* **Task statement**
Go over the listing below line by line, and return each one holding the string "pour".

* **Task input**
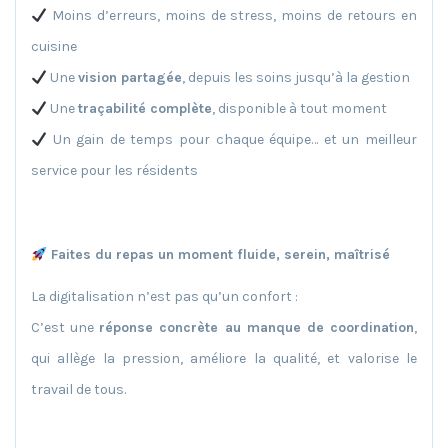
Moins d’erreurs, moins de stress, moins de retours en
cuisine
Une
vision partagée
, depuis les soins jusqu’à la gestion
Une
traçabilité complète
, disponible à tout moment
Un gain de temps pour chaque équipe… et un meilleur
service pour les résidents
Faites du repas un moment fluide, serein, maîtrisé
La digitalisation n’est pas qu’un confort :
C’est une
réponse concrète au manque de coordination
,
qui allège la pression, améliore la qualité, et valorise le
travail de tous.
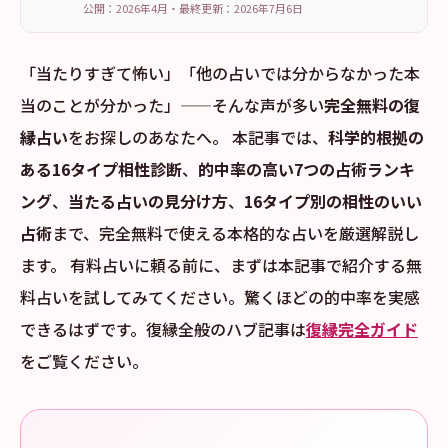
公開：2026年4月
・
最終更新：
2026年7月6日
「当たりすぎて怖い」「他の占いでは分からなかった本
当のことが分かった」——そんな声が多い
完全無料の復
縁占い
をお探しのあなたへ。 本記事では、
科学的根拠の
ある16タイプ相性診断
、
的中率の高い7つの占術ランキ
ング
、
当たる占いの見分け方
、
16タイプ別の相性のいい
占術
まで、完全無料で使える本格的な占いを厳選解説し
ます。 有料占いに頼る前に、まずは本記事で紹介する無
料占いを試してみてください。驚くほどの的中率を実感
できるはずです。復縁全般のハブ記事は
復縁完全ガイド
をご覧ください。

* **Output of the task**
Un gain de temps pour chaque équipe… et un meilleur
service pour les résidents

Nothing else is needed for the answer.